PROBLEM → Print the whole listing below exactly as given, pictures excluded.

WORKING DATA →

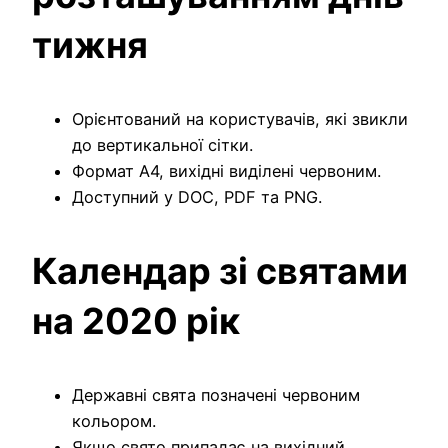
тижня
Орієнтований на користувачів, які звикли
до вертикальної сітки.
Формат A4, вихідні виділені червоним.
Доступний у DOC, PDF та PNG.
Календар зі святами
на 2020 рік
Державні свята позначені червоним
кольором.
Якщо свято припадає на вихідний,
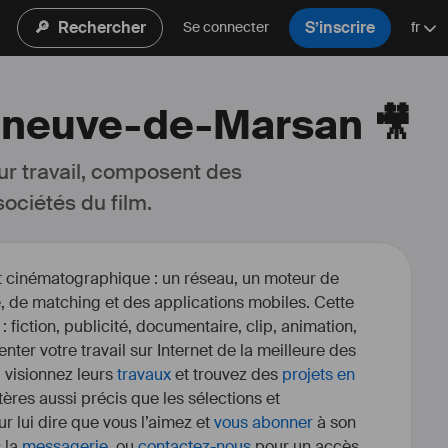
🔎
Rechercher
S’inscrire
Se connecter
fr
lleneuve-de-Marsan 🎥
ur travail, composent des 
ociétés du film.
et cinématographique : un réseau, un moteur de
, de matching et des applications mobiles. Cette
 : fiction, publicité, documentaire, clip, animation,
enter votre travail sur Internet de la meilleure des
, visionnez leurs
travaux
et trouvez des
projets en
itères aussi précis que les sélections et
r lui dire que vous l’aimez et
vous abonner
à son
s la
messagerie
, ou
contactez-nous
pour un accès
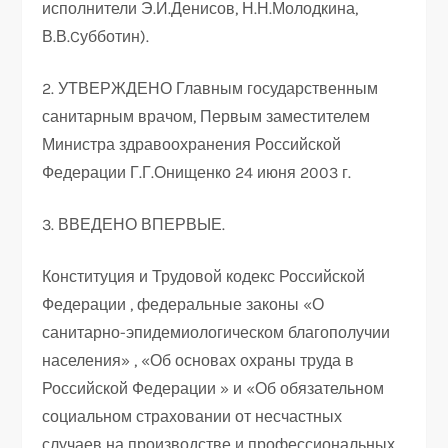
исполнители Э.И.Денисов, Н.Н.Молодкина,
В.В.Cубботин).
2. УТВЕРЖДЕНО Главным государственным
санитарным врачом, Первым заместителем
Министра здравоохранения Российской
Федерации Г.Г.Онищенко 24 июня 2003 г.
3. ВВЕДЕНО ВПЕРВЫЕ.
Конституция и Трудовой кодекс Российской
Федерации , федеральные законы «О
санитарно-эпидемиологическом благополучии
населения» , «Об основах охраны труда в
Российской Федерации » и «Об обязательном
социальном страховании от несчастных
случаев на производстве и профессиональных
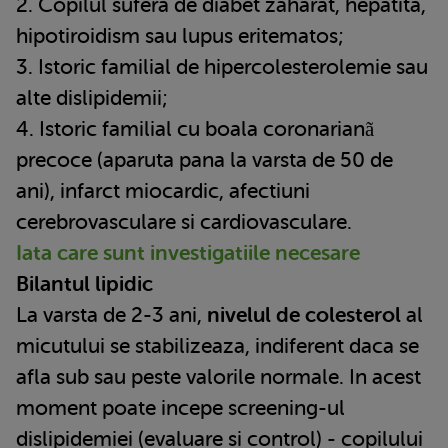
2. Copilul sufera de diabet zaharat, hepatita,
hipotiroidism sau lupus eritematos;
3. Istoric familial de hipercolesterolemie sau
alte dislipidemii;
4. Istoric familial cu boala coronarianã
precoce (aparuta pana la varsta de 50 de
ani), infarct miocardic, afectiuni
cerebrovasculare si cardiovasculare.
Iata care sunt investigatiile necesare
Bilantul lipidic
La varsta de 2-3 ani,
nivelul de colesterol
al
micutului se stabilizeaza, indiferent daca se
afla sub sau peste valorile normale. In acest
moment poate incepe screening-ul
dislipidemiei (evaluare si control) - copilului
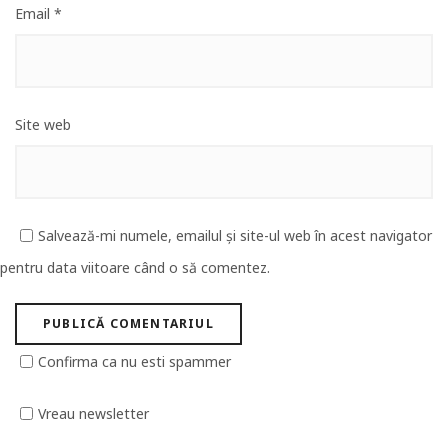
Email
*
Site web
Salvează-mi numele, emailul și site-ul web în acest navigator
pentru data viitoare când o să comentez.
Confirma ca nu esti spammer
Vreau newsletter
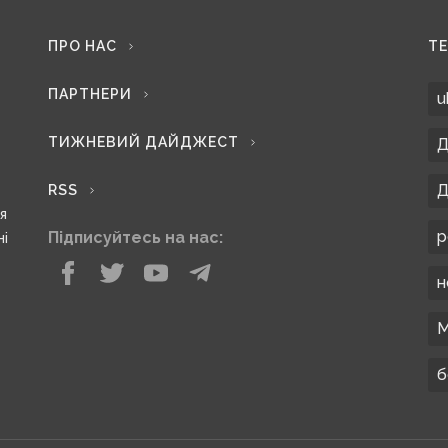
ПРО НАС
Т
ПАРТНЕРИ
u
ТИЖНЕВИЙ ДАЙДЖЕСТ
Д
Д
RSS
ся
р
Підписуйтесь на нас:
ні
н
М
б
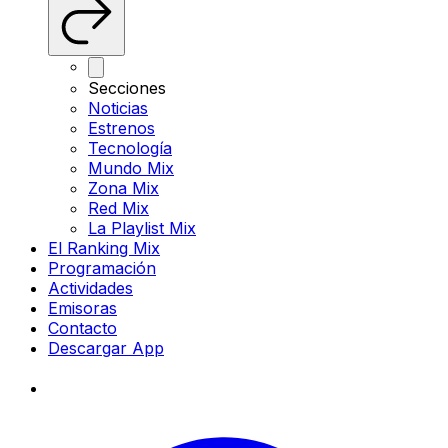
Secciones
Noticias
Estrenos
Tecnología
Mundo Mix
Zona Mix
Red Mix
La Playlist Mix
El Ranking Mix
Programación
Actividades
Emisoras
Contacto
Descargar App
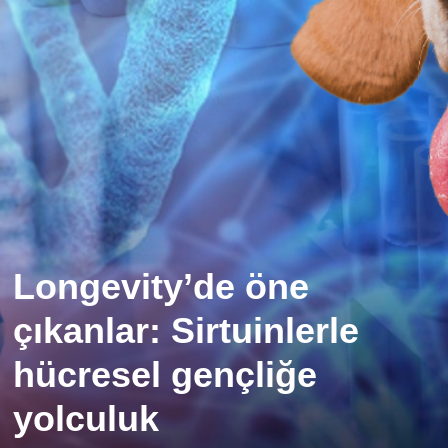
Longevity’de öne
çıkanlar: Sirtuinlerle
hücresel gençliğe
yolculuk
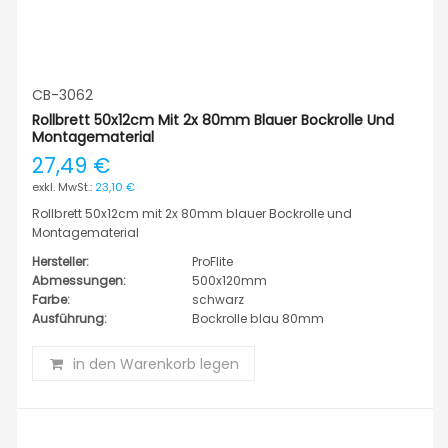
CB-3062
Rollbrett 50x12cm Mit 2x 80mm Blauer Bockrolle Und
Montagematerial
27,49 €
23,10 €
Rollbrett 50x12cm mit 2x 80mm blauer Bockrolle und
Montagematerial
Hersteller:
ProFlite
Abmessungen:
500x120mm
Farbe:
schwarz
Ausführung:
Bockrolle blau 80mm
in den Warenkorb legen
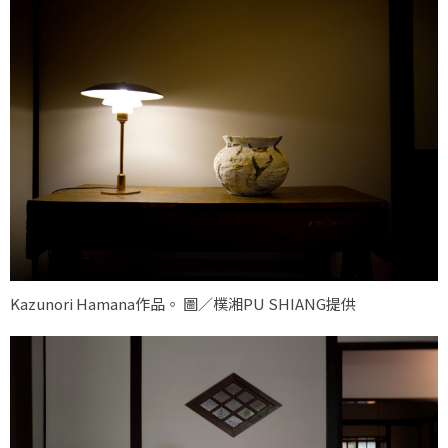
Kazunori Hamana作品。 圖／樸湘PU SHIANG提供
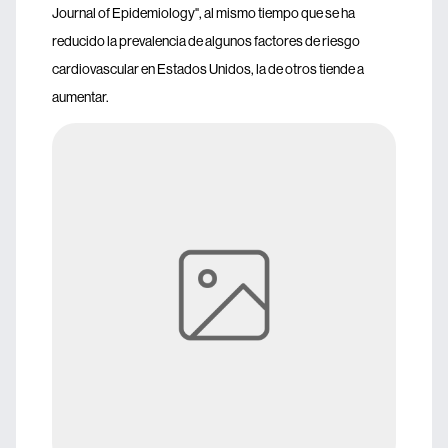
Journal of Epidemiology", al mismo tiempo que se ha
reducido la prevalencia de algunos factores de riesgo
cardiovascular en Estados Unidos, la de otros tiende a
aumentar.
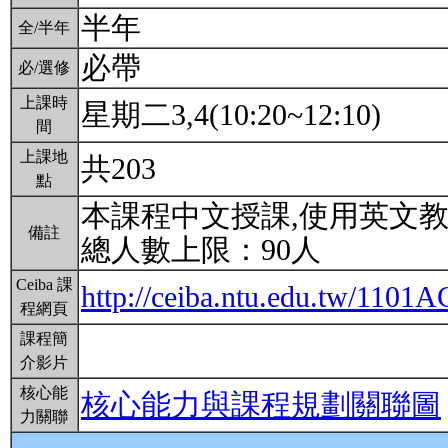
半年
全/半年
必帶
必/選修
上課時
星期二3,4(10:20~12:10)
間
上課地
共203
點
本課程中文授課,使用英文
備註
總人數上限：90人
Ceiba 課
http://ceiba.ntu.edu.tw/1101
程網頁
課程簡
介影片
核心能
核心能力與課程規劃關聯圖
力關聯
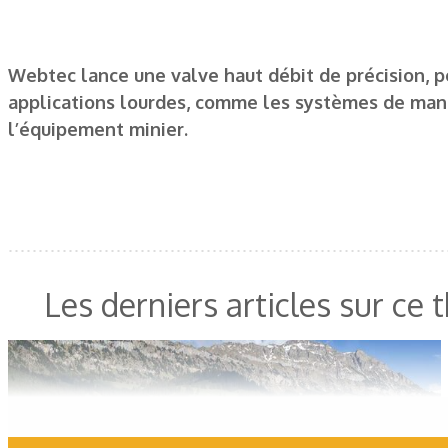
Webtec lance une valve haut débit de précision, pe
applications lourdes, comme les systèmes de man
l’équipement minier.
Les derniers articles sur ce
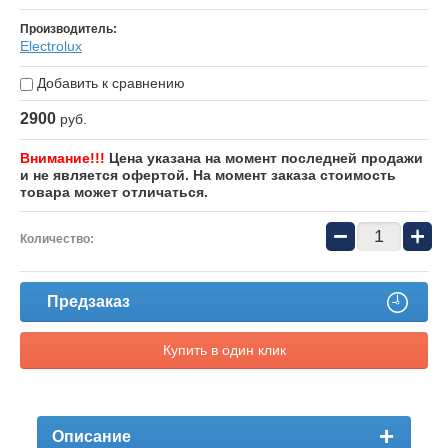
Производитель:
Electrolux
Добавить к сравнению
2900
руб.
Внимание!!!
Цена указана на момент последней продажи
и не является офертой. На момент заказа стоимость
товара может отличаться.
−
+
Количество:
Предзаказ
Купить в один клик
Описание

RESULT FOR THIS TASK →
тижня
Орієнтований на користувачів, які звикли
до вертикальної сітки.
Формат A4, вихідні виділені червоним.
Доступний у DOC, PDF та PNG.
Календар зі святами
на 2020 рік
Державні свята позначені червоним
кольором.
Якщо свято припадає на вихідний,
🔎
Rechercher
S’inscrire
Se connecter
fr
lleneuve-de-Marsan 🎥
ur travail, composent des 
ociétés du film.
et cinématographique : un réseau, un moteur de
, de matching et des applications mobiles. Cette
 : fiction, publicité, documentaire, clip, animation,
enter votre travail sur Internet de la meilleure des
, visionnez leurs
travaux
et trouvez des
projets en
itères aussi précis que les sélections et
r lui dire que vous l’aimez et
vous abonner
à son
s la
messagerie
, ou
contactez-nous
pour un accès
исполнители Э.И.Денисов, Н.Н.Молодкина,
В.В.Cубботин).
2. УТВЕРЖДЕНО Главным государственным
санитарным врачом, Первым заместителем
Министра здравоохранения Российской
Федерации Г.Г.Онищенко 24 июня 2003 г.
3. ВВЕДЕНО ВПЕРВЫЕ.
Конституция и Трудовой кодекс Российской
Федерации , федеральные законы «О
санитарно-эпидемиологическом благополучии
населения» , «Об основах охраны труда в
Российской Федерации » и «Об обязательном
социальном страховании от несчастных
случаев на производстве и профессиональных
2. Copilul sufera de diabet zaharat, hepatita,
hipotiroidism sau lupus eritematos;
3. Istoric familial de hipercolesterolemie sau
alte dislipidemii;
4. Istoric familial cu boala coronarianã
precoce (aparuta pana la varsta de 50 de
ani), infarct miocardic, afectiuni
cerebrovasculare si cardiovasculare.
Iata care sunt investigatiile necesare
Bilantul lipidic
La varsta de 2-3 ani,
nivelul de colesterol
al
micutului se stabilizeaza, indiferent daca se
afla sub sau peste valorile normale. In acest
moment poate incepe screening-ul
dislipidemiei (evaluare si control) - copilului
Email
*
Site web
Salvează-mi numele, emailul și site-ul web în acest navigator
pentru data viitoare când o să comentez.
Confirma ca nu esti spammer
Vreau newsletter
ПРО НАС
Т
ПАРТНЕРИ
u
ТИЖНЕВИЙ ДАЙДЖЕСТ
Д
Д
RSS
ся
р
Підписуйтесь на нас:
ні
н
М
б
Secciones
Noticias
Estrenos
Tecnología
Mundo Mix
Zona Mix
Red Mix
La Playlist Mix
El Ranking Mix
Programación
Actividades
Emisoras
Contacto
Descargar App
Longevity’de öne
çıkanlar: Sirtuinlerle
hücresel gençliğe
yolculuk
CB-3062
Rollbrett 50x12cm Mit 2x 80mm Blauer Bockrolle Und
Montagematerial
27,49 €
23,10 €
Rollbrett 50x12cm mit 2x 80mm blauer Bockrolle und
Montagematerial
Hersteller:
ProFlite
Abmessungen:
500x120mm
Farbe:
schwarz
Ausführung:
Bockrolle blau 80mm
in den Warenkorb legen
Kazunori Hamana作品。 圖／樸湘PU SHIANG提供
Journal of Epidemiology", al mismo tiempo que se ha
reducido la prevalencia de algunos factores de riesgo
cardiovascular en Estados Unidos, la de otros tiende a
aumentar.
半年
全/半年
必帶
必/選修
上課時
星期二3,4(10:20~12:10)
間
上課地
共203
點
本課程中文授課,使用英文
備註
總人數上限：90人
Ceiba 課
http://ceiba.ntu.edu.tw/1101
程網頁
課程簡
介影片
核心能
核心能力與課程規劃關聯圖
力關聯
Webtec lance une valve haut débit de précision, pe
applications lourdes, comme les systèmes de man
l’équipement minier.
Les derniers articles sur ce
Производитель:
Electrolux
Добавить к сравнению
2900
руб.
Внимание!!!
Цена указана на момент последней продажи
и не является офертой. На момент заказа стоимость
товара может отличаться.
−
+
Количество:
Предзаказ
Купить в один клик
Описание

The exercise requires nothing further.